• MATERIAL PROVIDED:
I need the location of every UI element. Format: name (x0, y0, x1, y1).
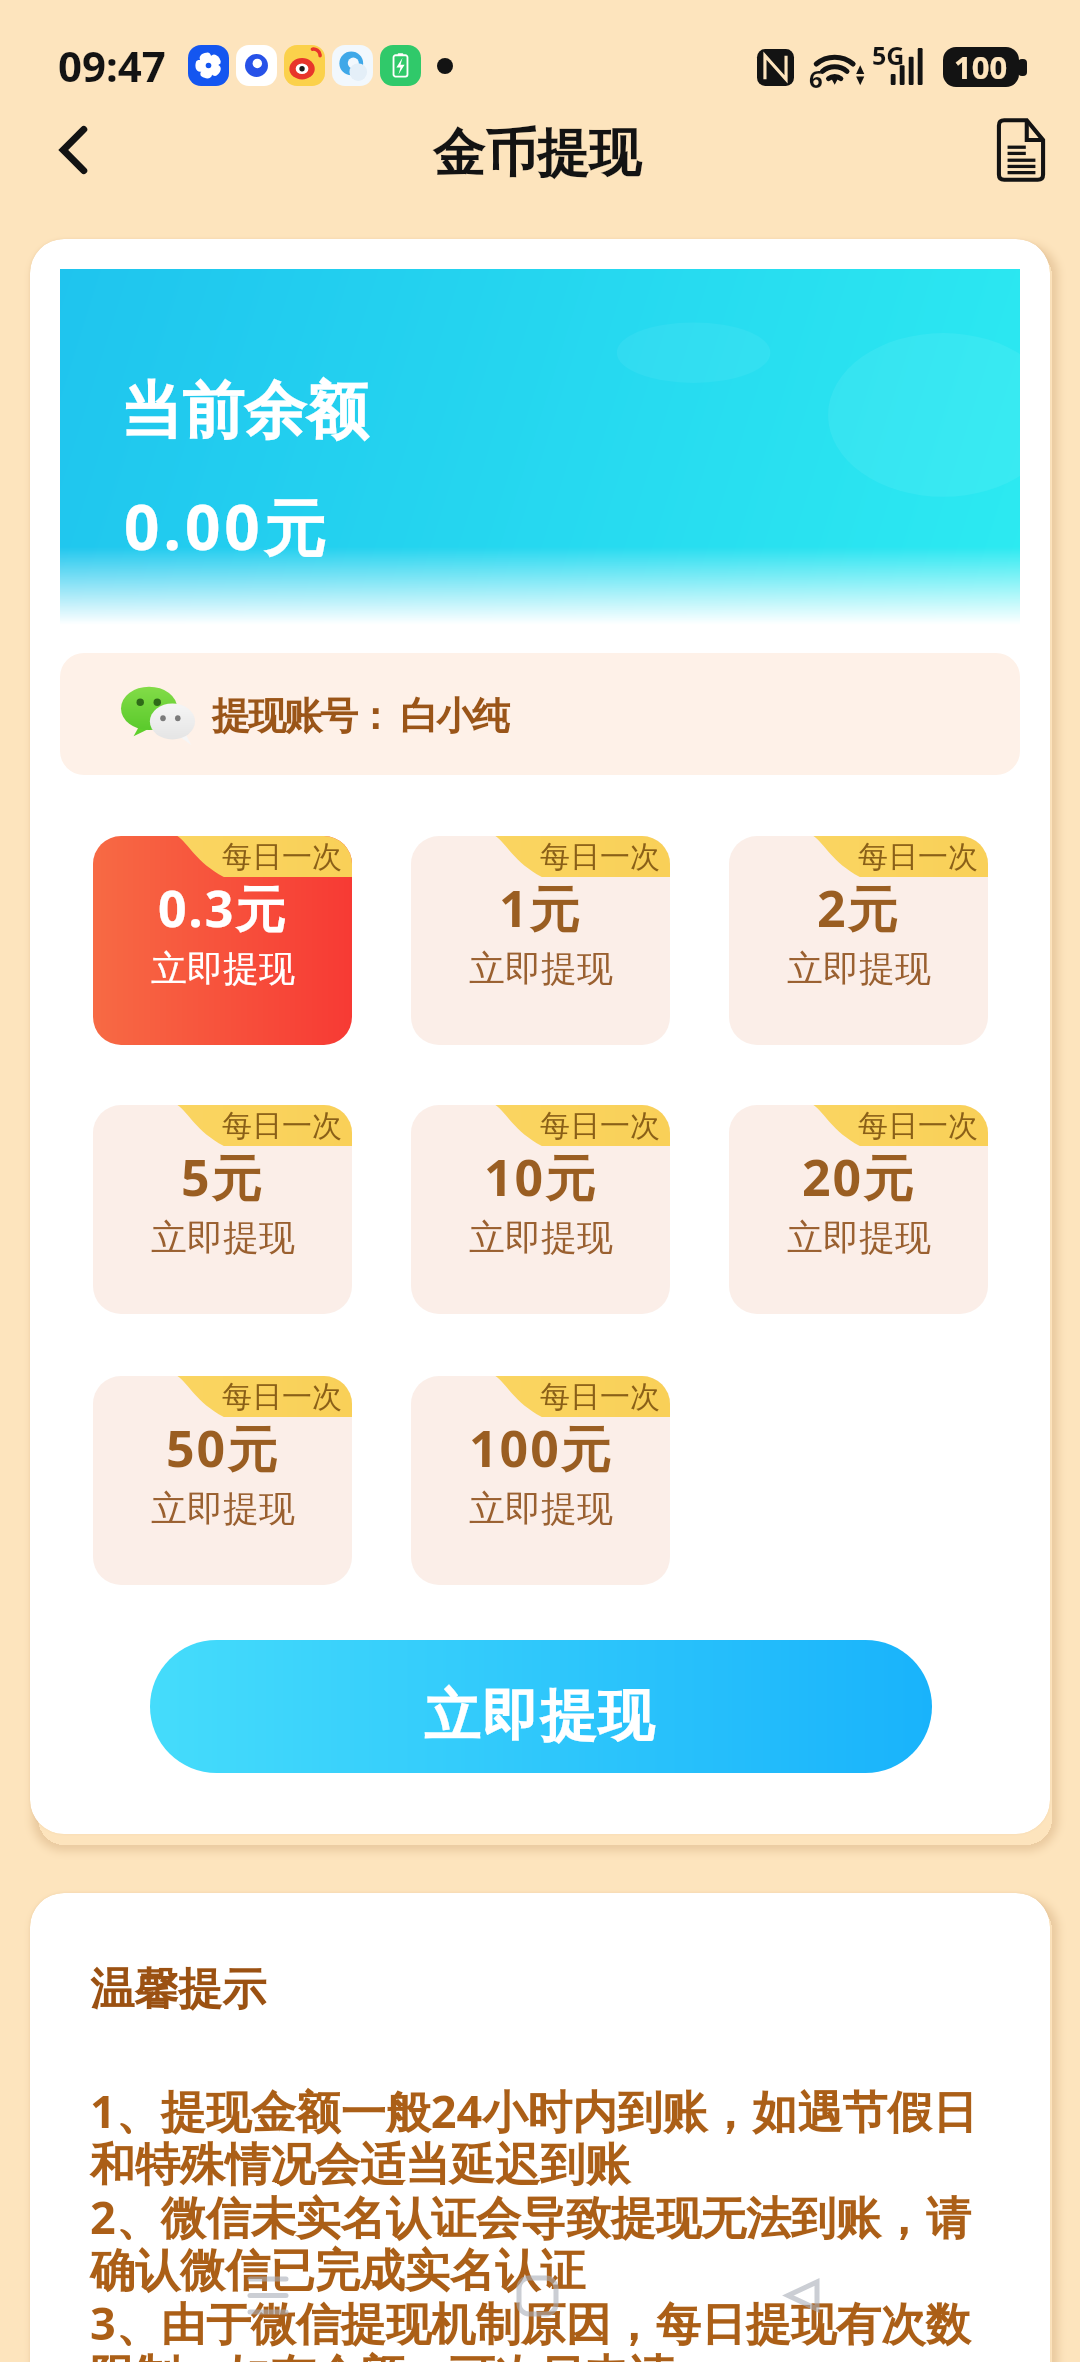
button[interactable]: 提现账号： 白小纯 (60, 653, 1020, 775)
staticText: 2元 (817, 874, 900, 942)
staticText: 当前余额 (120, 372, 368, 450)
button[interactable]: 每日一次 (93, 1376, 352, 1585)
staticText: 立即提现 (787, 946, 931, 991)
staticText: 每日一次 (858, 1107, 978, 1145)
staticText: 100元 (469, 1414, 613, 1482)
staticText: 立即提现 (151, 1215, 295, 1260)
staticText: 每日一次 (540, 1378, 660, 1416)
staticText: 5G (872, 38, 905, 72)
button[interactable]: Withdraw records (978, 107, 1064, 193)
staticText: 09:47 (58, 37, 166, 94)
button[interactable]: 每日一次 (411, 1376, 670, 1585)
staticText: 0.3元 (158, 874, 288, 942)
staticText: 温馨提示 (90, 1962, 266, 2017)
staticText: 100 (954, 47, 1008, 86)
button[interactable]: 立即提现 (150, 1640, 932, 1773)
button[interactable]: 每日一次 (411, 1105, 670, 1314)
staticText: 每日一次 (540, 1107, 660, 1145)
button[interactable]: Back (30, 107, 116, 193)
staticText: 0.00元 (124, 484, 330, 569)
button[interactable]: 每日一次 (93, 1105, 352, 1314)
button[interactable]: 每日一次 (729, 1105, 988, 1314)
button[interactable]: 每日一次 (729, 836, 988, 1045)
staticText: 提现账号： 白小纯 (212, 688, 508, 740)
staticText: 5元 (181, 1143, 264, 1211)
staticText: 20元 (802, 1143, 916, 1211)
staticText: 立即提现 (423, 1681, 655, 1752)
staticText: 1、提现金额一般24小时内到账，如遇节假日 和特殊情况会适当延迟到账 2、微信未… (90, 2080, 978, 2362)
staticText: 立即提现 (469, 1486, 613, 1531)
button[interactable]: 每日一次 (411, 836, 670, 1045)
button[interactable]: 每日一次 (93, 836, 352, 1045)
staticText: 6 (809, 62, 823, 95)
staticText: 每日一次 (858, 838, 978, 876)
staticText: 每日一次 (222, 1378, 342, 1416)
staticText: 1元 (499, 874, 582, 942)
staticText: 50元 (166, 1414, 280, 1482)
staticText: 金币提现 (433, 121, 641, 187)
staticText: 立即提现 (151, 946, 295, 991)
staticText: 立即提现 (469, 1215, 613, 1260)
staticText: 每日一次 (222, 1107, 342, 1145)
staticText: 每日一次 (222, 838, 342, 876)
staticText: 每日一次 (540, 838, 660, 876)
staticText: 立即提现 (787, 1215, 931, 1260)
staticText: 10元 (484, 1143, 598, 1211)
staticText: 立即提现 (469, 946, 613, 991)
staticText: 立即提现 (151, 1486, 295, 1531)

• ABOUT THIS TASK: Of the lines above, show those in which "立即提现" appears.

• SOLVED EXERCISE:
staticText: 立即提现 (787, 946, 931, 991)
staticText: 立即提现 (151, 1215, 295, 1260)
button[interactable]: 立即提现 (150, 1640, 932, 1773)
staticText: 立即提现 (423, 1681, 655, 1752)
staticText: 立即提现 (469, 1486, 613, 1531)
staticText: 立即提现 (151, 946, 295, 991)
staticText: 立即提现 (469, 1215, 613, 1260)
staticText: 立即提现 (787, 1215, 931, 1260)
staticText: 立即提现 (469, 946, 613, 991)
staticText: 立即提现 (151, 1486, 295, 1531)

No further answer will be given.